───── Extracted entries ─────

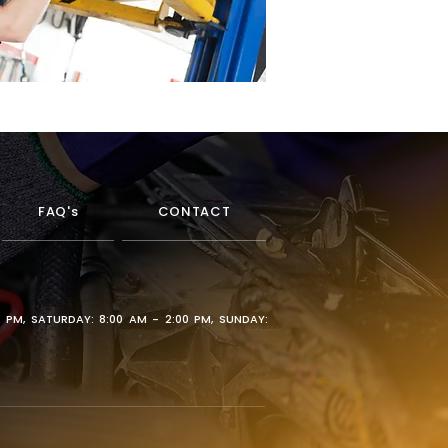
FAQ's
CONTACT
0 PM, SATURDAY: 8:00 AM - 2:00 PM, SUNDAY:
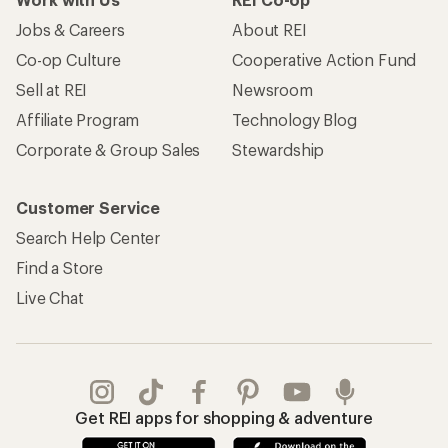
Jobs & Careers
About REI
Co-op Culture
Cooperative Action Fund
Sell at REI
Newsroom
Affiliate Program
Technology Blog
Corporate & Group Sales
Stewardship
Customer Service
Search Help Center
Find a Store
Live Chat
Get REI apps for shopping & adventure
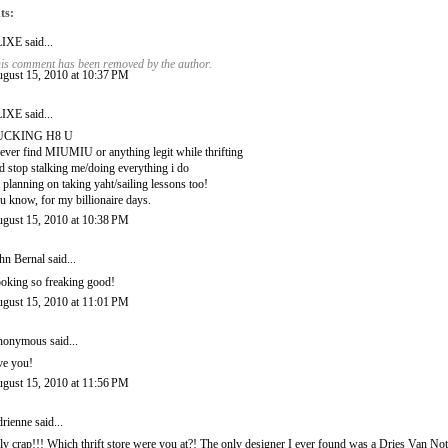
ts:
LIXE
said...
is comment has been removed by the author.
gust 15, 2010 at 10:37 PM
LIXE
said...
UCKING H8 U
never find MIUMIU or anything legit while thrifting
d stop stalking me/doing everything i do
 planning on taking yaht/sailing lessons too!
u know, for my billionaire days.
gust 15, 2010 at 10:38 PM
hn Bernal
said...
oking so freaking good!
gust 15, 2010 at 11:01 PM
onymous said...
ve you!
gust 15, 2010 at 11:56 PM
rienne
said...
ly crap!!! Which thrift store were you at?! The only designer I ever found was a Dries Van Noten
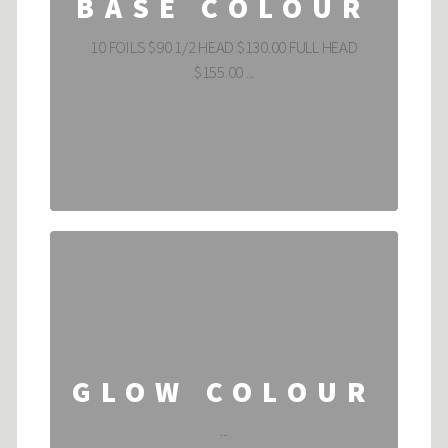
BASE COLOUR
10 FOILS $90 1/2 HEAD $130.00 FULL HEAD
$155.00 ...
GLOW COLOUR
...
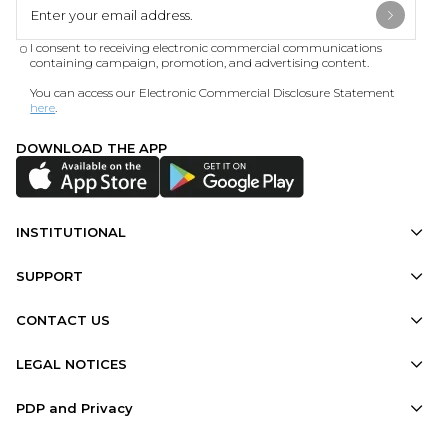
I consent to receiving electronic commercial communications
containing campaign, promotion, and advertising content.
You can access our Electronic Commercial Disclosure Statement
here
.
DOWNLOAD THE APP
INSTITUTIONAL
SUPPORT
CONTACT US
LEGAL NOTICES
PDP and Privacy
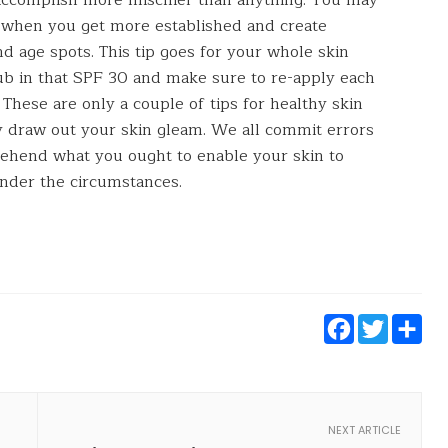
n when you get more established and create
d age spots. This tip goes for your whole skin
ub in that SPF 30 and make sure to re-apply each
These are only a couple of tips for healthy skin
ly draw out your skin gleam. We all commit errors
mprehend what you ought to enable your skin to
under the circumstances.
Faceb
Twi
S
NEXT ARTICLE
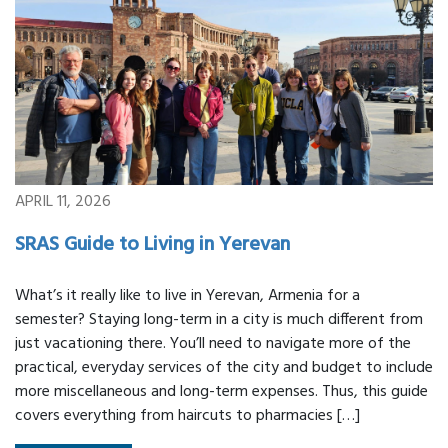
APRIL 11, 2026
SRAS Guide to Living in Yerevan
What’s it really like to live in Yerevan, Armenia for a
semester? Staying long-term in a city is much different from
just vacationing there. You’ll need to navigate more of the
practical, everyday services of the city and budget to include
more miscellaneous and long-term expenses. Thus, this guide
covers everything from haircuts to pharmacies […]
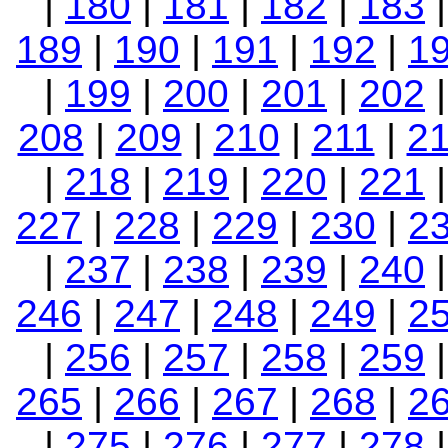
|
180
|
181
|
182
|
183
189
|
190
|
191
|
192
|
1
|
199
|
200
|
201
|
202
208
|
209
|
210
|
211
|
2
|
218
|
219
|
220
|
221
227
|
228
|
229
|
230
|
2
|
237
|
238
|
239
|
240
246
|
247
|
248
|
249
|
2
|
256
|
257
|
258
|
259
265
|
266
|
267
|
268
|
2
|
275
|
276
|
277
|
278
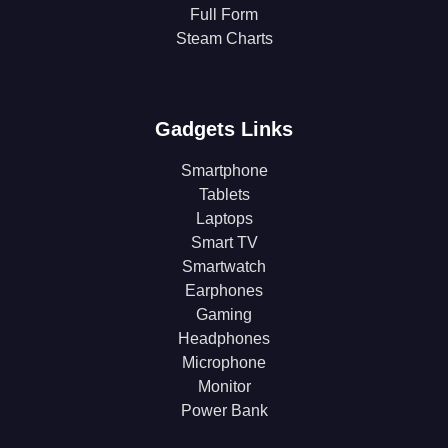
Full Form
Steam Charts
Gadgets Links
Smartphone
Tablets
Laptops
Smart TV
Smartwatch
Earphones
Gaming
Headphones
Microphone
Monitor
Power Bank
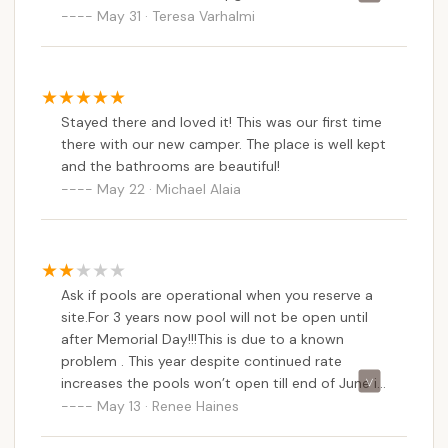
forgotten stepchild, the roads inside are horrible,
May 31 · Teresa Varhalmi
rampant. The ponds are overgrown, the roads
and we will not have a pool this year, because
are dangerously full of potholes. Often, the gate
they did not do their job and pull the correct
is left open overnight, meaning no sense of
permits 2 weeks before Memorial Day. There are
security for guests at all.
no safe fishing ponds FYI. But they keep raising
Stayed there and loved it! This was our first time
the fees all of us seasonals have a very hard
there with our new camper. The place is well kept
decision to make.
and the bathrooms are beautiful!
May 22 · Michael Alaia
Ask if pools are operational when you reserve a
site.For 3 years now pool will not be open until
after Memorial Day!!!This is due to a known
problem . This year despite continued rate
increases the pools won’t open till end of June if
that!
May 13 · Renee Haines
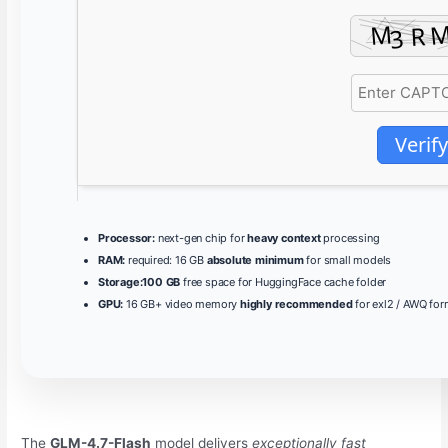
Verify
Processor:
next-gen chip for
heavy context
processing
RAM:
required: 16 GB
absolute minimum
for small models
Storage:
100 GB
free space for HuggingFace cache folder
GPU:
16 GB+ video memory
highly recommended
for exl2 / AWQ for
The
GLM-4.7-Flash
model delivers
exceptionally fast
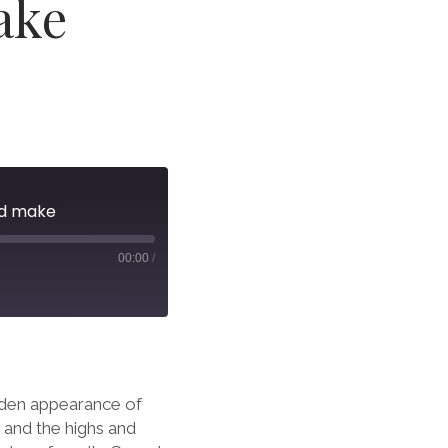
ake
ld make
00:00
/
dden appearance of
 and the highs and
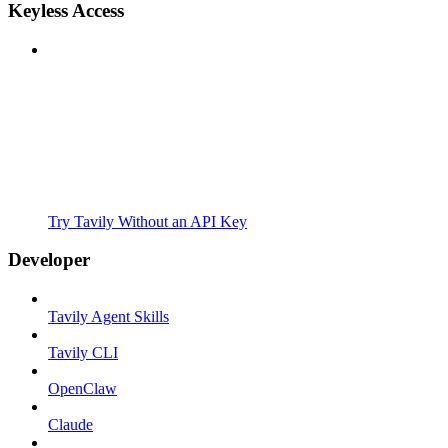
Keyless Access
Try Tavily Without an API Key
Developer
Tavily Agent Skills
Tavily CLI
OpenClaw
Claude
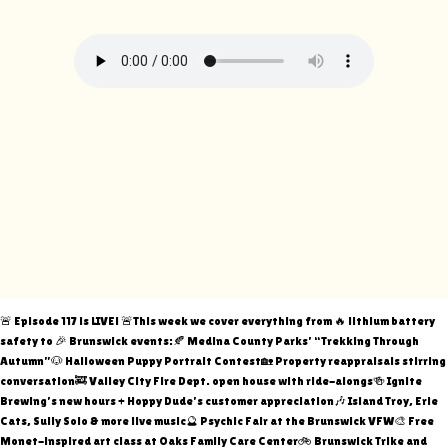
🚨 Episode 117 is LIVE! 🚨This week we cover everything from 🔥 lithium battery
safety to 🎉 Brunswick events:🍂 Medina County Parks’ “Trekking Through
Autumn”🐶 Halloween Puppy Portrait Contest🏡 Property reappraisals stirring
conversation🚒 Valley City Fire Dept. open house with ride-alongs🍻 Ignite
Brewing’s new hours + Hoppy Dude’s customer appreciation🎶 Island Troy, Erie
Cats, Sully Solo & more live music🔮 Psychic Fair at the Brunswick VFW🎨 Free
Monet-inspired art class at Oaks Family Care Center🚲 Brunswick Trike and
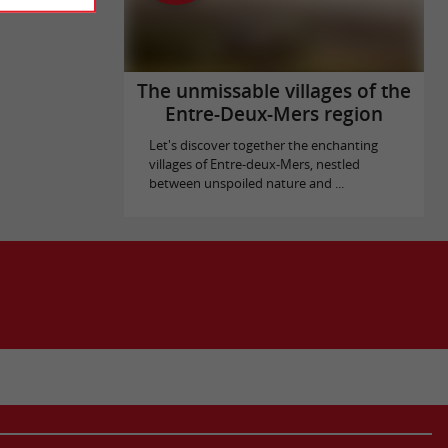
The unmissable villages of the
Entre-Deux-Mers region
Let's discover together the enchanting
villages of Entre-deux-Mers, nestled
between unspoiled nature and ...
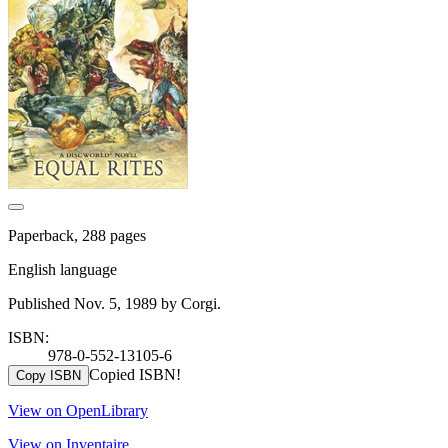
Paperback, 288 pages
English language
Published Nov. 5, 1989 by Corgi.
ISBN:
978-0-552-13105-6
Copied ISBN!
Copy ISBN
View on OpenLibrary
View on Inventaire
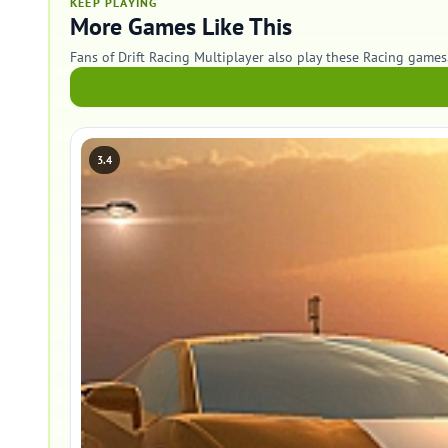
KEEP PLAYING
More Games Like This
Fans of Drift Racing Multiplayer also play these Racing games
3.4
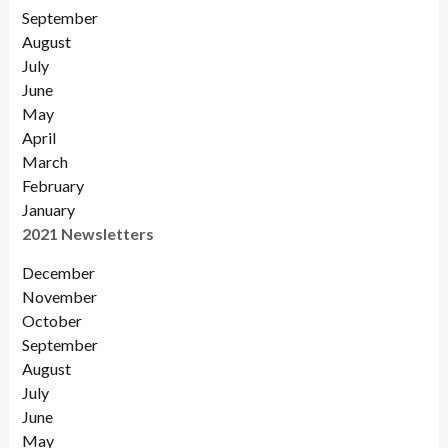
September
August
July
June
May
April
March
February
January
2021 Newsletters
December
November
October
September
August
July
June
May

─────

- **Work order**
Nothing but the lines with "Yerevan" should be returned, copied from the entries above.

- **Written solution**
SRAS Guide to Living in Yerevan
What’s it really like to live in Yerevan, Armenia for a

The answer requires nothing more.